The Type 4 40 cm rocket (四式四〇糎噴進, Yonshiki yonjū-senchi funshinhō) was a 400 mm rocket used by the Imperial Japanese Army in the final stages of World War II.

==Development and design==
The Type 4 40cm rocket was developed in the final stages of World War II by the Imperial Japanese Army Technical Bureau, as a relatively low-cost, easy to produce weapon, which had an advantage of greater accuracy over conventional mortars in that it fired a spin-stabilized projectile. Due to its ease of construction, it was produced in limited numbers and distributed to hidden arsenals for use as last-ditch weapons during the projected Allied invasion of the Japanese home islands. Unlike the Japanese Type 4 20cm rocket mortar, the Type 4 40cm rocket did not see action and stocks were confined to the mainland.
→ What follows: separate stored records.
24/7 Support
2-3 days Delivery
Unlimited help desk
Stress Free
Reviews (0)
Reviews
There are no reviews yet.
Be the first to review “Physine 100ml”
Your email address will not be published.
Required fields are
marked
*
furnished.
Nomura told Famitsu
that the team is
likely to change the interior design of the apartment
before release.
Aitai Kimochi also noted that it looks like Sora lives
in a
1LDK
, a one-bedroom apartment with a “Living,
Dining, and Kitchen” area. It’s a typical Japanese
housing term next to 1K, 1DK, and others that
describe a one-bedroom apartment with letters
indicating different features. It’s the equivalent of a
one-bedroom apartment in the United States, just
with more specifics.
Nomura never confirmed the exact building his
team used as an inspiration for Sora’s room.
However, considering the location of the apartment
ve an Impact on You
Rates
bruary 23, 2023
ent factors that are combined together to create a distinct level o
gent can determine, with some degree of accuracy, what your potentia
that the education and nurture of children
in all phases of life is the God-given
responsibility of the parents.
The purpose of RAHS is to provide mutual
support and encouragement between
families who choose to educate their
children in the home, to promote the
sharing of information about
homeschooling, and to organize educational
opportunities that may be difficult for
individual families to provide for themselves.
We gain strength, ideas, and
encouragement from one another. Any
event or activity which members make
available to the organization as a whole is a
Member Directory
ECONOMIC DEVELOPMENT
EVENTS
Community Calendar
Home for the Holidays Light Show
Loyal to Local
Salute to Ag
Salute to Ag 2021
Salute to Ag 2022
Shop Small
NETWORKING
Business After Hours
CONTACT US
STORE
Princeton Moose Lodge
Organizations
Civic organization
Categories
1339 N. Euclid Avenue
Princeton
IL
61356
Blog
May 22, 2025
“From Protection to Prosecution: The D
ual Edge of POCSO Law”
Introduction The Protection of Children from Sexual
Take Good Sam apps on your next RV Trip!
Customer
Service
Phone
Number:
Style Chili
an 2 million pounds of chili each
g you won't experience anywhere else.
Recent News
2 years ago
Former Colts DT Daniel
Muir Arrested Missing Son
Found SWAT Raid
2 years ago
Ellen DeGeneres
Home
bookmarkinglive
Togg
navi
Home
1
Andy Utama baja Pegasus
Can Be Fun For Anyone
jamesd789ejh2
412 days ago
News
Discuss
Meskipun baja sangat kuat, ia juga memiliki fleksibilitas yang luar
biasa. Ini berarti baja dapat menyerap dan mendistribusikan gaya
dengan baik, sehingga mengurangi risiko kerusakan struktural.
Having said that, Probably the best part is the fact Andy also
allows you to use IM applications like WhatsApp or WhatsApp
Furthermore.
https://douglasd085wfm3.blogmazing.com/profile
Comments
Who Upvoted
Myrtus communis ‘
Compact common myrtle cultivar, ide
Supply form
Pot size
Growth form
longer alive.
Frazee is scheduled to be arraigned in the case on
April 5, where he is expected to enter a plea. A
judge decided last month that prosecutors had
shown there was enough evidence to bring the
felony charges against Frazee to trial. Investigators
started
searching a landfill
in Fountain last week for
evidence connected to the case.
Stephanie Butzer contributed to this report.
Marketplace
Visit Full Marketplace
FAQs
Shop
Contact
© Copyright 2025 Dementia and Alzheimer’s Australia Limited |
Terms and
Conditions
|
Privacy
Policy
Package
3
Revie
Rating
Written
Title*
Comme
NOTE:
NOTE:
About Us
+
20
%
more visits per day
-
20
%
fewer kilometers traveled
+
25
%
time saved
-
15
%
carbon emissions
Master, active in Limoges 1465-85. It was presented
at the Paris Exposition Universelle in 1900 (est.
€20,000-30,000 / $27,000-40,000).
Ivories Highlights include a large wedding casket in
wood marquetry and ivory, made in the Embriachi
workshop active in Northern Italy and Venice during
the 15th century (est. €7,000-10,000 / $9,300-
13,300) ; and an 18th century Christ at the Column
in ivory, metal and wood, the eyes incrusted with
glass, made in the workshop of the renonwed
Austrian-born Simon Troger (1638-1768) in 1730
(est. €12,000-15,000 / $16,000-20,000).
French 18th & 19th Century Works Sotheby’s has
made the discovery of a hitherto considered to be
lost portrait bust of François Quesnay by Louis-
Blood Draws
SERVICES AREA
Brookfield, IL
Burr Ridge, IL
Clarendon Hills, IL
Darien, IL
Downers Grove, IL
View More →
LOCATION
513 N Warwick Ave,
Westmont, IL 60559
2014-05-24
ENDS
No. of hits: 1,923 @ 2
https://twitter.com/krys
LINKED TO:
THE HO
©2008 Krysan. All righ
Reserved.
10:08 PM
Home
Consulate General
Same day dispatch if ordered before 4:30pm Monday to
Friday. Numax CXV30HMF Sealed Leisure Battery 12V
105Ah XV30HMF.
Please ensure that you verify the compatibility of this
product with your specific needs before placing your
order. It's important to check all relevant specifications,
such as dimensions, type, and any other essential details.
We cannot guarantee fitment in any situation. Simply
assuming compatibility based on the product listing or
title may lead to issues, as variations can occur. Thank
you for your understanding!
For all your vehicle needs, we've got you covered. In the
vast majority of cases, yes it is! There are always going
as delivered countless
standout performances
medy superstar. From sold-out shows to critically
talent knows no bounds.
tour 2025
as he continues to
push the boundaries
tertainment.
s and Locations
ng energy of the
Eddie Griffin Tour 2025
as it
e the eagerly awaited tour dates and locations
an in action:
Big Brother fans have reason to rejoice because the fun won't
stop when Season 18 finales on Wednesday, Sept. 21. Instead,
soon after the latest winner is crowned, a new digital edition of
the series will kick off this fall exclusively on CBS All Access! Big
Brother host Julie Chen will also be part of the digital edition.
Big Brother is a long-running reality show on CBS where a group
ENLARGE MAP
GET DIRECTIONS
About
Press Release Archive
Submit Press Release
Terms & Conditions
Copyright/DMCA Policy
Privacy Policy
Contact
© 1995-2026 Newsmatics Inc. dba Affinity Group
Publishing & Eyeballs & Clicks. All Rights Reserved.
The Type 4 40cm rocket was restricted to launch via standardized fixed wooden troughs which were largely constructed by Japanese Army garrison troops, and not steel tubes like the Type 4 20cm rocket mortar. During 1945 construction of the fixed wooden launchers outpaced actual production of the Type 4 40cm rocket. Range of the Type 4 40cm rocket was controlled via variable bleeding of the propellant gases.